It's also worth noting that China doesn't recognise dual citizenship, and that Hong Kong citizens (not sure about Macau and Taiwan, but I wouldn't be surprised if this applied to them too) are considered mainland citizens once in the mainland. So I, for example, wouldn't be able to appeal to the Canadian embassy if anything happened.
Given that, even if someone stayed abroad long enough to gain a second citizenship, they'd have to give up their Chinese citizenship in order to avoid risking being "escorted home".
Sometimes even that isn’t enough:
That said, I have come to empathize with the disadvantaged side. When you have the information about the Tiananmen massacre, oppression in Urumqi, and everything else available through non-state-controlled sources; you see your home headed to join that system (a completely another country compared to 150 years ago); and you are facing a formidable entity well-versed in informational warfare and with extensive control over media—even if I condemn particular actions, I would find it hard to judge you for attempting to employ any means you find available, including one-sided reporting.

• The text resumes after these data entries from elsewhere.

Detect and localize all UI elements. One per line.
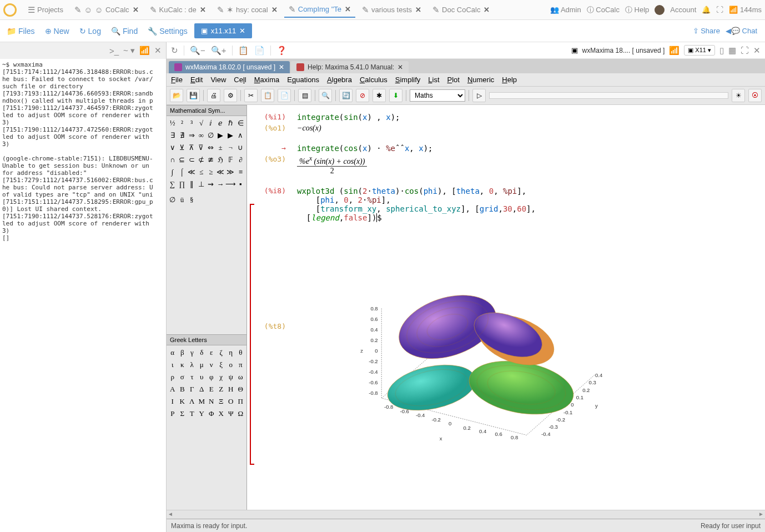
- greek-button[interactable]: Ο: [226, 395, 236, 408]
- layout-icon[interactable]: ▯: [719, 46, 724, 56]
- x11-button[interactable]: ▣ X11 ▾: [684, 45, 715, 56]
- greek-button[interactable]: Υ: [197, 408, 207, 420]
- symbol-button[interactable]: §: [187, 194, 197, 206]
- greek-button[interactable]: Ζ: [217, 383, 227, 395]
- project-tab-0[interactable]: ✎ ☺ ☺CoCalc✕: [70, 3, 143, 17]
- greek-button[interactable]: ξ: [217, 359, 227, 371]
- symbol-button[interactable]: ℯ: [215, 117, 225, 129]
- symbol-button[interactable]: →: [215, 178, 225, 190]
- close-icon[interactable]: ✕: [200, 6, 206, 14]
- menu-edit[interactable]: Edit: [190, 76, 203, 84]
- share-button[interactable]: ⇧ Share: [693, 27, 720, 35]
- greek-button[interactable]: Ξ: [217, 395, 227, 408]
- greek-button[interactable]: Δ: [197, 383, 207, 395]
- symbol-button[interactable]: ⇒: [187, 129, 197, 142]
- paste-icon[interactable]: 📄: [278, 89, 291, 102]
- greek-button[interactable]: β: [178, 347, 188, 359]
- symbol-button[interactable]: ü: [177, 194, 187, 206]
- select-icon[interactable]: ▤: [298, 89, 311, 102]
- close-icon[interactable]: ✕: [345, 5, 351, 13]
- close-icon[interactable]: ✕: [133, 6, 139, 14]
- copy-icon[interactable]: 📋: [261, 89, 274, 102]
- greek-button[interactable]: Χ: [217, 408, 227, 420]
- symbol-button[interactable]: ∏: [177, 178, 187, 190]
- symbol-button[interactable]: ±: [215, 142, 225, 154]
- avatar[interactable]: [655, 5, 665, 15]
- symbol-button[interactable]: ∄: [177, 129, 187, 142]
- run-icon[interactable]: ⬇: [389, 89, 402, 102]
- cut-icon[interactable]: ✂: [244, 89, 258, 102]
- project-tab-3[interactable]: ✎CompImg "Te✕: [284, 2, 355, 18]
- admin-link[interactable]: 👥 Admin: [550, 6, 581, 14]
- wxm-tab-main[interactable]: wxMaxima 18.02.0 [ unsaved ]✕: [169, 61, 290, 73]
- cell-type-select[interactable]: Maths: [410, 89, 465, 102]
- close-icon[interactable]: ✕: [279, 63, 284, 71]
- restart-icon[interactable]: 🔄: [339, 89, 353, 102]
- stop-icon[interactable]: ⊘: [356, 89, 369, 102]
- symbol-button[interactable]: ≫: [225, 166, 236, 178]
- greek-button[interactable]: Τ: [187, 408, 197, 420]
- reload-icon[interactable]: ↻: [171, 46, 178, 56]
- split-icon[interactable]: ▦: [728, 46, 736, 56]
- greek-button[interactable]: λ: [187, 359, 197, 371]
- greek-button[interactable]: ο: [226, 359, 236, 371]
- greek-button[interactable]: Ν: [207, 395, 217, 408]
- symbol-button[interactable]: ³: [187, 117, 197, 129]
- menu-equations[interactable]: Equations: [287, 76, 319, 84]
- menu-simplify[interactable]: Simplify: [395, 76, 421, 84]
- greek-button[interactable]: Ε: [207, 383, 217, 395]
- greek-button[interactable]: π: [236, 359, 246, 371]
- greek-button[interactable]: η: [226, 347, 236, 359]
- symbol-button[interactable]: ≇: [206, 154, 215, 166]
- symbol-button[interactable]: ▶: [225, 129, 236, 142]
- cocalc-link[interactable]: ⓘ CoCalc: [587, 5, 620, 15]
- wxm-tab-help[interactable]: Help: Maxima 5.41.0 Manual:✕: [291, 61, 409, 73]
- worksheet[interactable]: (%i1) integrate(sin(x) , x); (%o1) −cos(…: [247, 105, 765, 510]
- greek-button[interactable]: Φ: [207, 408, 217, 420]
- symbol-button[interactable]: ▶: [215, 129, 225, 142]
- symbol-button[interactable]: ⇝: [206, 178, 215, 190]
- paste-icon[interactable]: 📄: [254, 46, 265, 56]
- greek-button[interactable]: ω: [236, 371, 246, 383]
- fullscreen-icon[interactable]: ⛶: [716, 6, 723, 14]
- symbol-button[interactable]: ≡: [236, 166, 245, 178]
- greek-button[interactable]: τ: [187, 371, 197, 383]
- symbol-button[interactable]: ⊽: [197, 142, 206, 154]
- close-icon[interactable]: ✕: [753, 46, 761, 56]
- menu-calculus[interactable]: Calculus: [360, 76, 387, 84]
- symbol-button[interactable]: ∪: [236, 142, 245, 154]
- chat-button[interactable]: ◀💬 Chat: [726, 27, 757, 35]
- fullscreen-icon[interactable]: ⛶: [741, 46, 749, 55]
- copy-icon[interactable]: 📋: [238, 46, 249, 56]
- symbol-button[interactable]: [225, 194, 236, 206]
- greek-button[interactable]: Η: [226, 383, 236, 395]
- file-tab[interactable]: ▣x11.x11✕: [194, 23, 253, 38]
- symbol-button[interactable]: ⊻: [177, 142, 187, 154]
- log-button[interactable]: ↻Log: [76, 24, 104, 38]
- symbol-button[interactable]: ²: [177, 117, 187, 129]
- greek-button[interactable]: φ: [207, 371, 217, 383]
- symbol-button[interactable]: ⊂: [187, 154, 197, 166]
- symbol-button[interactable]: ⌠: [177, 166, 187, 178]
- symbol-button[interactable]: ½: [168, 117, 177, 129]
- projects-button[interactable]: ☰Projects: [23, 3, 68, 17]
- star-icon[interactable]: ✱: [373, 89, 386, 102]
- find-button[interactable]: 🔍Find: [108, 24, 141, 38]
- close-icon[interactable]: ✕: [271, 6, 278, 14]
- symbol-button[interactable]: ∂: [236, 154, 245, 166]
- help-link[interactable]: ⓘ Help: [625, 5, 649, 15]
- greek-button[interactable]: α: [168, 347, 178, 359]
- greek-button[interactable]: Γ: [187, 383, 197, 395]
- greek-button[interactable]: Κ: [178, 395, 188, 408]
- find-icon[interactable]: 🔍: [319, 89, 332, 102]
- symbol-button[interactable]: ≥: [206, 166, 215, 178]
- print-icon[interactable]: 🖨: [207, 89, 220, 102]
- greek-button[interactable]: γ: [187, 347, 197, 359]
- symbol-button[interactable]: ∑: [168, 178, 177, 190]
- greek-button[interactable]: Λ: [187, 395, 197, 408]
- greek-button[interactable]: Μ: [197, 395, 207, 408]
- symbol-button[interactable]: ∅: [206, 129, 215, 142]
- greek-button[interactable]: κ: [178, 359, 188, 371]
- menu-algebra[interactable]: Algebra: [327, 76, 352, 84]
- terminal-icon[interactable]: >_: [109, 46, 119, 56]
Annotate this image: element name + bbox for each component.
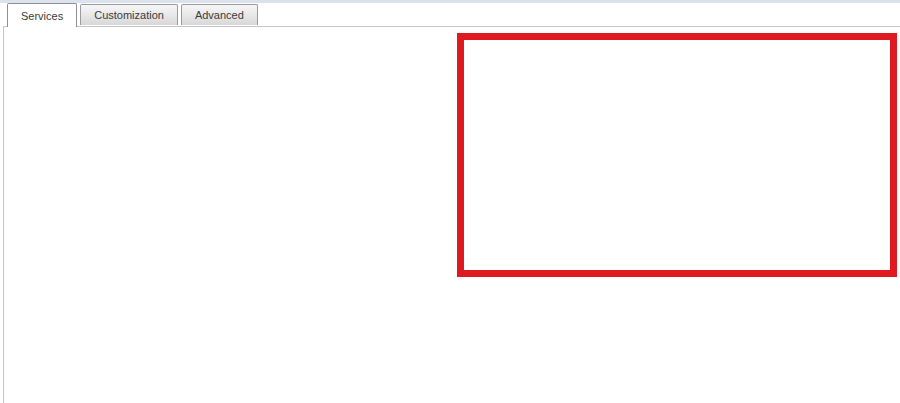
tab-advanced[interactable]: Advanced (181, 4, 258, 25)
tab-services[interactable]: Services (7, 3, 77, 27)
services-tab-panel (3, 26, 900, 403)
tab-bar: Services Customization Advanced (7, 4, 258, 27)
tab-customization[interactable]: Customization (80, 4, 178, 25)
window-top-strip (0, 0, 900, 3)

I do still get depressed every time I see attempts to fight bias with more bias.
You still haven't explained what 'truth' is missing from the english language news coverage. Pontificating about the "corruption of HK youth" and cherry picking isolated cases of violence sounds more like partisan hatcheting than actual news or analysis.
> there's truth in both sides
Most likely, but the truth rarely exists at the median of both 'sides', or even anywhere close to it. Enlightened Centrism(tm) is dangerously myopic.
Are there any econometrics published from before the protests started that would indicate an economic cause? I haven't seen any but I also haven't looked hard enough to reject the premise.
The 3 narratives I see are
1. the organizers are sell-outs to the US and the followers are just stupid. Western imperialists want to split China again.
2. the protestors are rioters, violent mobs, essentially a zombie horde not a movement with demands that can be met.
3. the stated reasons for the protests aren't the real reason. the real cause is economic. (subtext: freedoms and democracy is intrinsically a Western thing and Chinese people asking for it are denying they're Chinese)
1.b The protesters' demands are all about changing the behavior of the local government. They have no reason to split from China unless the mainland government intervenes to prevent that change. As a bonus, consider that the current Hong Kong government is only in power due to the election system with functional constituencies put in place by the British to secure their grip on the city. In a way, China simply replaced Britain as the colonial power rather than freeing Hong Kong from colonialism. (On the other hand, this argument can backfire since Hong Kong would be even worse off if all former British institutions were replaced by their mainland equivalents.)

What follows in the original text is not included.